A
Global Model for Effective Use and Evaluation of e-Learning in Health
By
Kai Ruggeri, PhD, Conor Farrington, PhD, and
Carol Brayne, MD
(Institute of Public Health, University of
Cambridge, United Kingdom)
Healthcare
systems worldwide face a range of challenges in the 21st Century due
to global health trends changes, healthcare delivery costs have risen steeply
in recent years and in 2008 it was estimated that none of the health-related
Millennium Development Goals would be met by 2015 in sub-Saharan Africa. In
response to all these challenges, many healthcare systems across the world have
initiated policy reforms aimed at reducing inefficiencies and health
inequalities. The range and severity of global healthcare challenges combined
with healthcare reforms generate considerable difficulties for medical
education and continued professional development (CPD). A recent study outlines
these difficulties which arise against a changing educational background.
These
challenges have been particularly severe in developing world contexts and
consequently, renewed efforts to reform medical education and CPD to be
necessary in a wide range of contexts and for a wide range of workforce
sectors.
E-learning
in health is defined as the delivery of training or CPD material via electronic
media. The e-learning programs can be classified as eight dimensions with
different advantages and disadvantages. They are:
Synchronicity
·
Asynchronous means content delivery occurs at
different time than receipt by student;
·
Synchronous means content delivery occurs at the
same time as receipt by student;
Location
·
Same
place means students
use an application at the same physical location as other students and/or the instructor
·
Distributed means students use an application at
various physical locations, separate from other students and the instructor
Independence
·
Individual means students work independently from
one another to complete learning tasks
·
Collaborative means students work collaboratively
with one another to complete learning tasks
Mode
·
Electronic-only means all content is delivered via
technology. There is no face-to-face component
·
Blended means E-learning is used to supplement
traditional classroom learning (and vice versa)
Out
of all eight dimensions, the blended learning (ie learning used to supplement
traditional classroom learning) is considered to have more positive and
interactive learning experience.
Numerous
studies have done about e-learning and they concluded that most e-learning
programs are far more effective than no training intervention and are as
effective as traditional small. There is no report of cost effectiveness in any
of the study. There are no security and no reliability against misuse due to
the nature of the Internet. Many public information outlets are without review,
therefore accuracy should never be assumed from unknown sources.
According
to the evidence, critical success factors (CSF) for e-learning include: institutional
characteristics, instructor characteristics, learner characteristics, and
e-learning program characteristics. Additional CSFs for a healthcare context
are: constant updating of course content, monitoring of workforce learning to
ensure the latest clinical guidance, adoption of new technologies to ensure
alignment of training with delivery models.
Unfortunately,
there is no standardized model (universally applied but locally adapted) to
evaluate the effectiveness and safety of e-learning programs in healthcare.
This
article discussed the importance facts about developing the evaluation model
and described the proposed model in schematic form as in figure 1, as well as,
illustrated form. The model provides a minimum standard but it can be a
starting point for discussion and dialogue. The model also has limitations.

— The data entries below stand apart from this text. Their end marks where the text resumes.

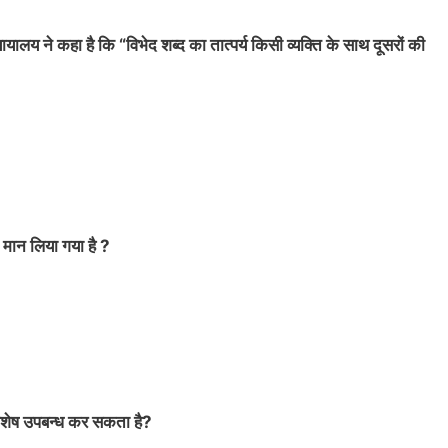
यायालय ने कहा है कि “विभेद शब्द का तात्पर्य किसी व्यक्ति के साथ दूसरों की
 मान लिया गया है ?
े विशेष उपबन्ध कर सकता है?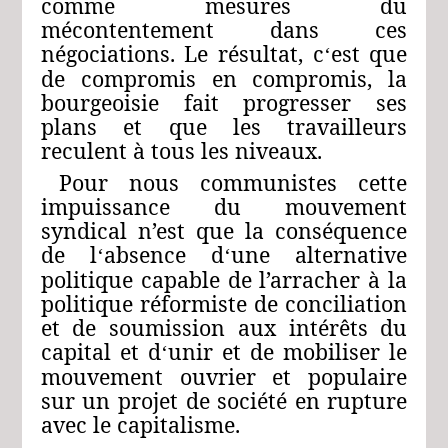
comme mesures du
mécontentement dans ces
négociations. Le résultat, c
est que
‘
de compromis en compromis, la
bourgeoisie fait progresser ses
plans et que les travailleurs
reculent à tous les niveaux.
Pour nous communistes cette
impuissance du mouvement
syndical n’est que la conséquence
de l
absence d
une alternative
‘
‘
politique capable de l’arracher à la
politique réformiste de conciliation
et de soumission aux intérêts du
capital et d
unir et de mobiliser le
‘
mouvement ouvrier et populaire
sur un projet de société en rupture
avec le capitalisme.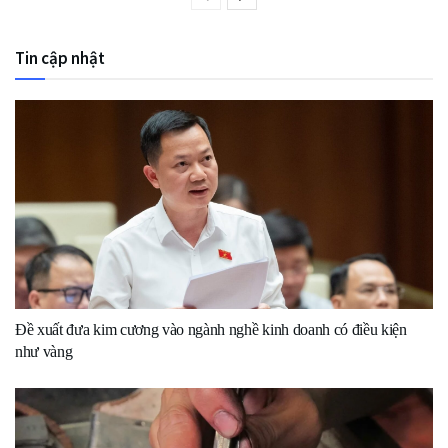
Tin cập nhật
Đề xuất đưa kim cương vào ngành nghề kinh doanh có điều kiện
như vàng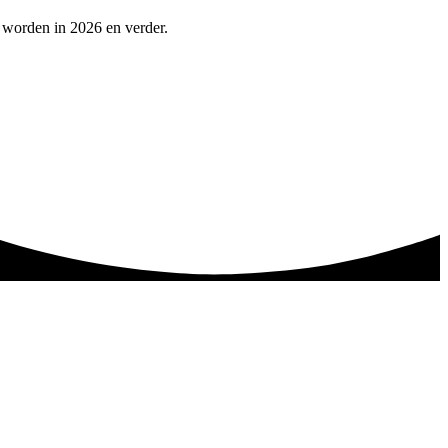
 worden in 2026 en verder.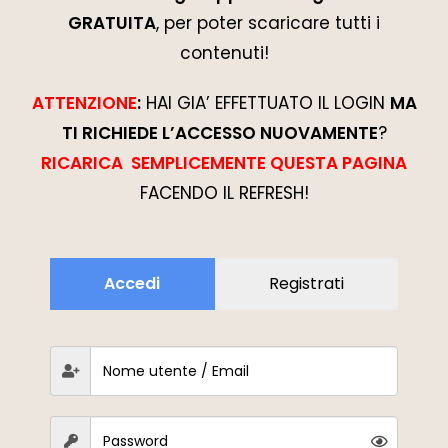
GRATUITA
, per poter scaricare tutti i
contenuti!
ATTENZIONE
:
HAI GIA’ EFFETTUATO IL LOGIN
MA
TI RICHIEDE L’ACCESSO NUOVAMENTE
?
RICARICA SEMPLICEMENTE QUESTA PAGINA
FACENDO IL REFRESH!
Accedi
Registrati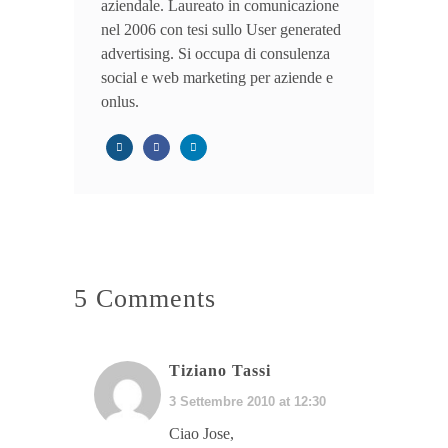
aziendale. Laureato in comunicazione
nel 2006 con tesi sullo User generated
advertising. Si occupa di consulenza
social e web marketing per aziende e
onlus.
5 Comments
Tiziano Tassi
3 Settembre 2010 at 12:30
Ciao Jose,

Fig. 1. A model for evaluation of e-learning programs in
health and care. KPIs, key performance
indicators.
Limitations
of the model include language barrier, no accreditation standard for online
training, it does not describe how to structure the content or facilitation or
presenting information within the program and it applies to a direct training
program. Interested organizations should work toward establishing a standard
model for evaluating programs in a wide range of contexts. Therefore, a
standard model should aim to provide a practical and adaptable framework to
support the systematic development of high-quality evaluations to elicit
valuable and important information for decision makers.
Application
of this model in my context (Medical University training programs)
As
the contexts are differ between medical training for undergraduate programs and
healthcare program training, this model cannot apply in my context. I agree
that training in healthcare program could benefit to use this model for evaluate
their e-learning programs but due to its detailed structure, and extra
components than simple medical training, it is not applicable to my context.
For
medical training context, I would prefer using the Kirkpatrick model for outcome
evaluation of e-learning which focuses more on the learner. It is quite simple
model which evaluates four levels. They are: (level 1) Reaction, which measures
both students and facilitators’ feelings to the course; (level 2) Learning, which
measures what students learned; (level 3) Learned behavior, which measures
behavior changes of students after the course; and (level 4) Results, which
measures the outcomes of the course.